[Records from a data collection]
[Start of Attachment]

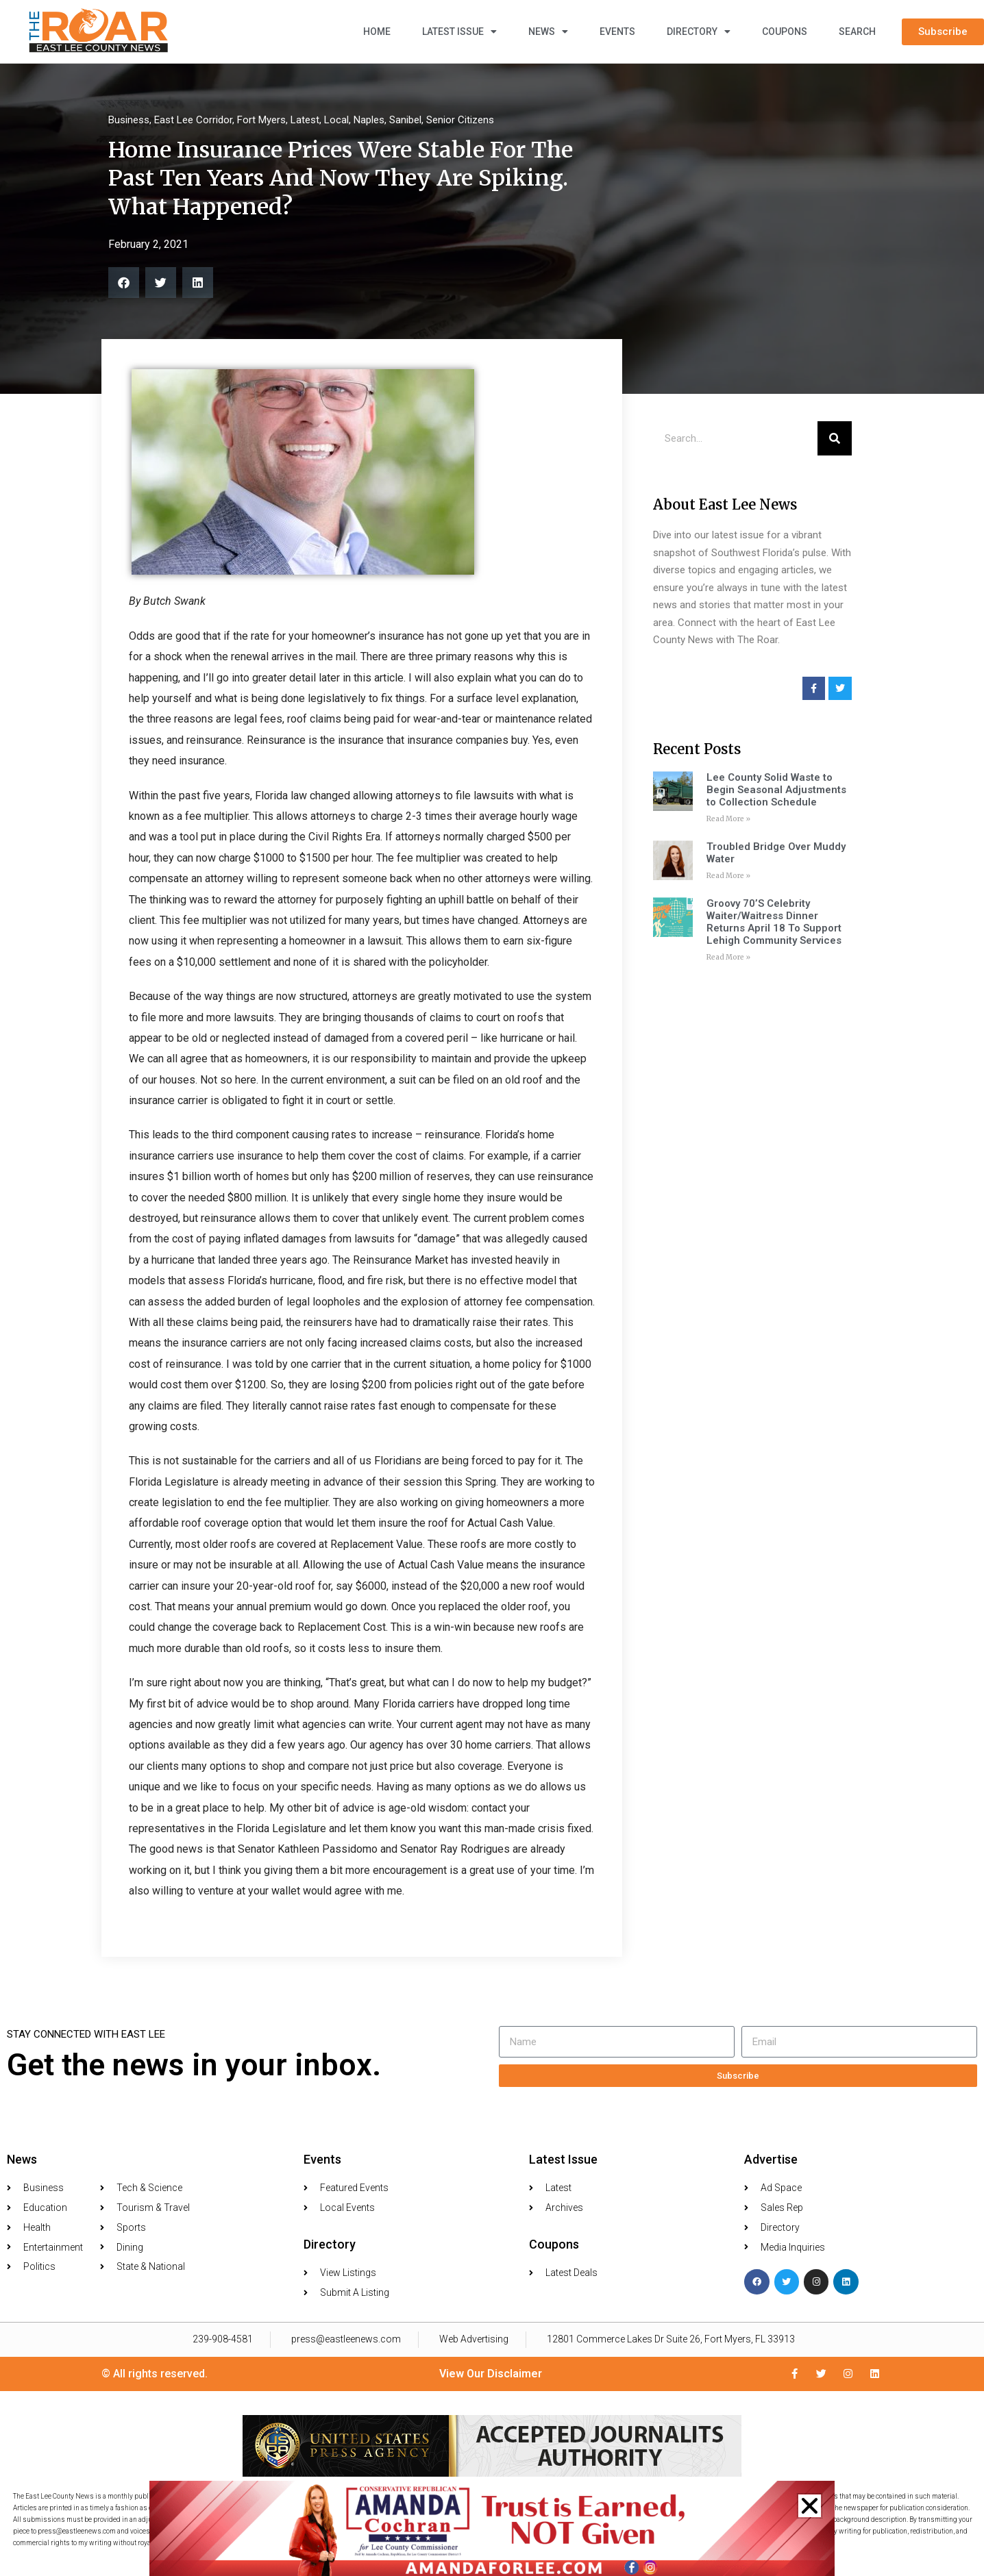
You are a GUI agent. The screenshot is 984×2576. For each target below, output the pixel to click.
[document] (492, 1288)
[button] (809, 2505)
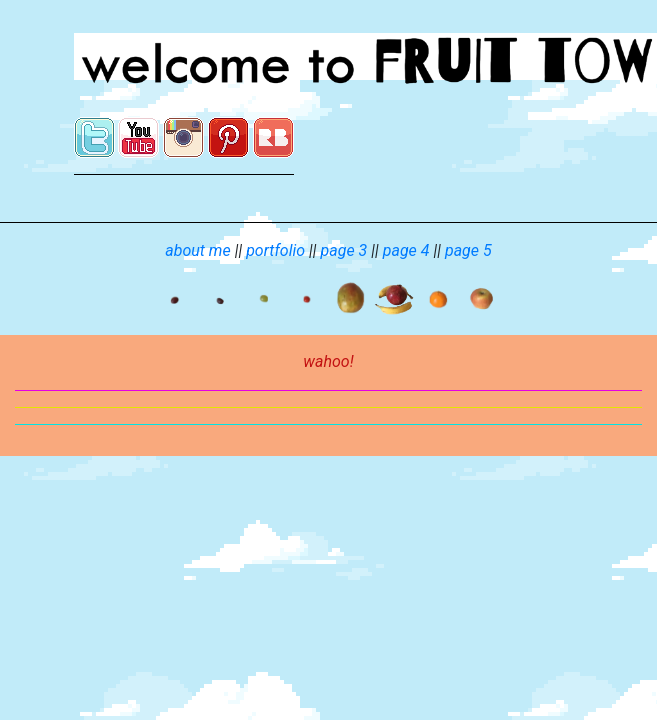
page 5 (468, 250)
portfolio (275, 250)
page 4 (406, 250)
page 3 (344, 250)
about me (197, 250)
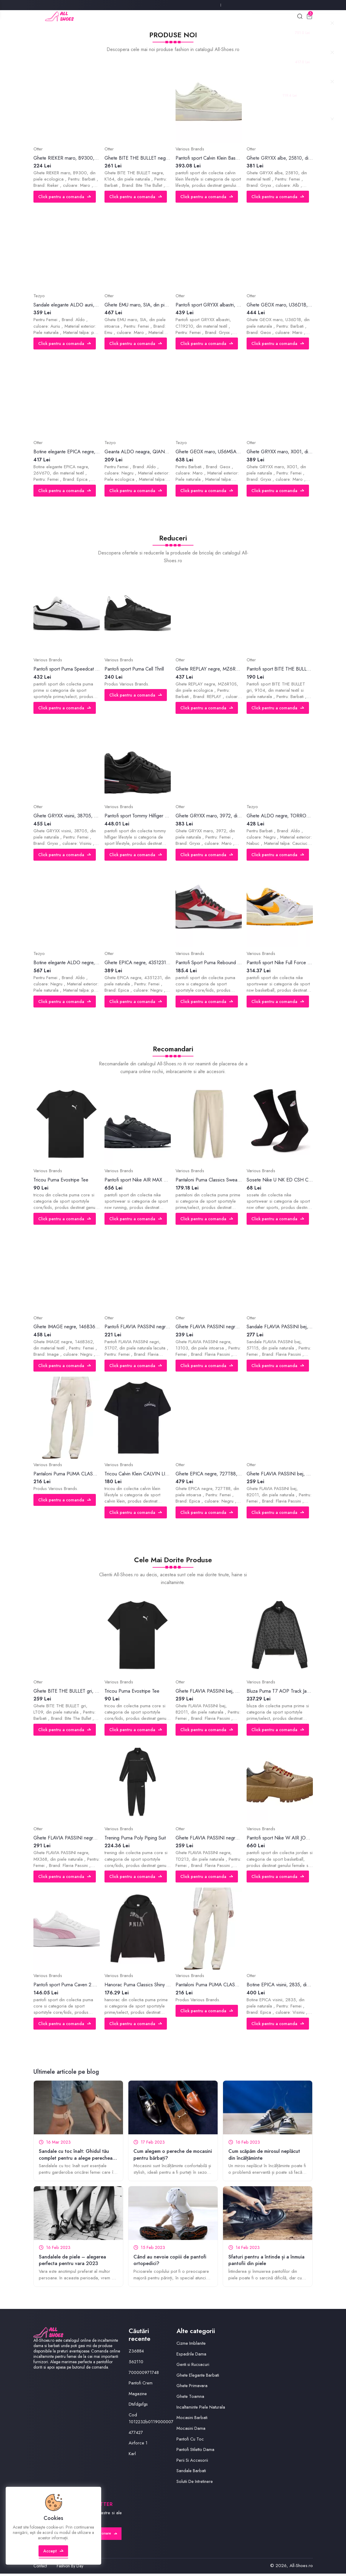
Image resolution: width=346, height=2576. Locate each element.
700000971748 (145, 2374)
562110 (136, 2364)
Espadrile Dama (191, 2356)
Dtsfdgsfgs (139, 2406)
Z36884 (136, 2353)
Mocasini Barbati (192, 2420)
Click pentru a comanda (65, 198)
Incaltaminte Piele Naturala (201, 2409)
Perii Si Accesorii (192, 2462)
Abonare (106, 2536)
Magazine (138, 2395)
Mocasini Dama (191, 2430)
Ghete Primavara (192, 2388)
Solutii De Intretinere (194, 2483)
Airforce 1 (138, 2445)
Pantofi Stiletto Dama (195, 2451)
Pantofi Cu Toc (190, 2441)
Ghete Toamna (190, 2398)
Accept (54, 2556)
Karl (132, 2455)
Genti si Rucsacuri (193, 2366)
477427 (136, 2434)
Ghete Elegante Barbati (198, 2377)
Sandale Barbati (191, 2473)
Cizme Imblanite (191, 2345)
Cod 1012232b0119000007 (152, 2420)
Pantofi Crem (141, 2385)
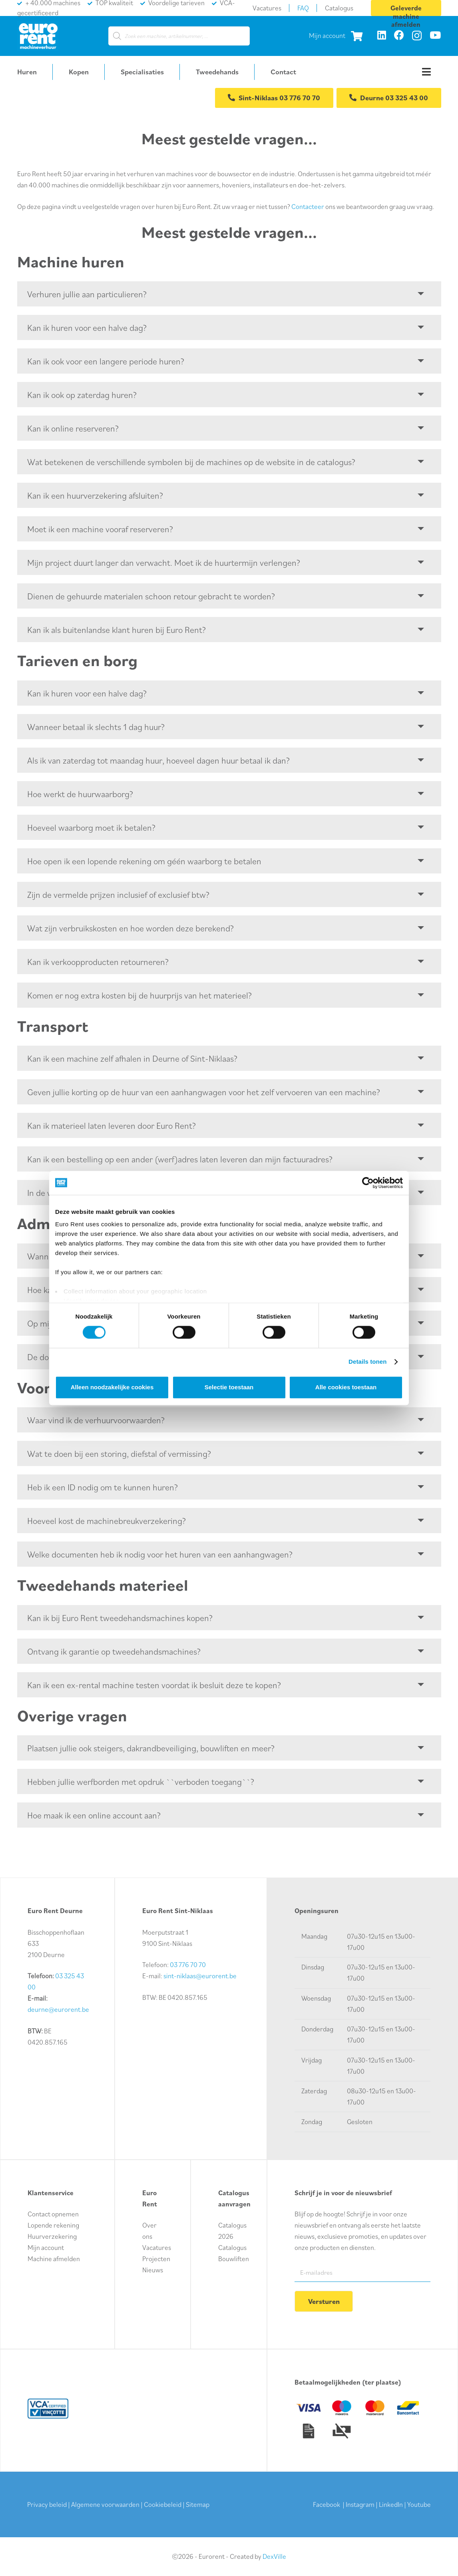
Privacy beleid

[End of Attachment]

[EXERCISE BRIEF]
Starting at the line above with "[document] (492, 1288)", output every line exactly up to and including the line with "Cod 1012232b0119000007 (152, 2420)", but none of the pictures.

[REPLY TO THE EXERCISE]
[document] (492, 1288)
[button] (809, 2505)
page 5 (468, 250)
portfolio (275, 250)
page 4 (406, 250)
page 3 (344, 250)
about me (197, 250)
Image resolution: width=346, height=2576. Locate each element.
700000971748 (145, 2374)
562110 (136, 2364)
Espadrile Dama (191, 2356)
Dtsfdgsfgs (139, 2406)
Z36884 (136, 2353)
Mocasini Barbati (192, 2420)
Click pentru a comanda (65, 198)
Incaltaminte Piele Naturala (201, 2409)
Perii Si Accesorii (192, 2462)
Abonare (106, 2536)
Magazine (138, 2395)
Mocasini Dama (191, 2430)
Ghete Primavara (192, 2388)
Solutii De Intretinere (194, 2483)
Airforce 1 (138, 2445)
Pantofi Stiletto Dama (195, 2451)
Pantofi Cu Toc (190, 2441)
Ghete Toamna (190, 2398)
Accept (54, 2556)
Karl (132, 2455)
Genti si Rucsacuri (193, 2366)
477427 (136, 2434)
Ghete Elegante Barbati (198, 2377)
Sandale Barbati (191, 2473)
Cizme Imblanite (191, 2345)
Cod 1012232b0119000007 (152, 2420)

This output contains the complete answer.